ACTIVITY
The material beneath this line should be printed exactly, with its pictures omitted.

TASK MATERIAL

————————

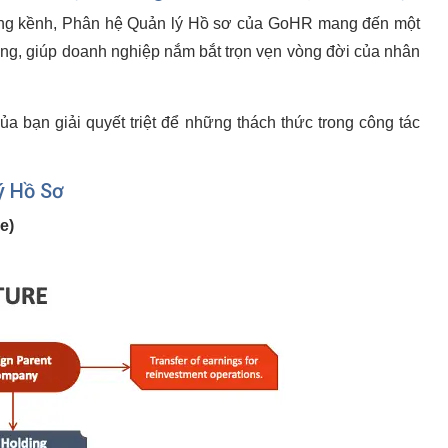
 cồng kềnh, Phân hệ Quản lý Hồ sơ của GoHR mang đến một
ung, giúp doanh nghiệp nắm bắt trọn vẹn vòng đời của nhân
ủa bạn giải quyết triệt để những thách thức trong công tác
ý Hồ Sơ
e)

————————

RESULT FOR THIS EXERCISE
 cồng kềnh, Phân hệ Quản lý Hồ sơ của GoHR mang đến một
ung, giúp doanh nghiệp nắm bắt trọn vẹn vòng đời của nhân
ủa bạn giải quyết triệt để những thách thức trong công tác
ý Hồ Sơ
e)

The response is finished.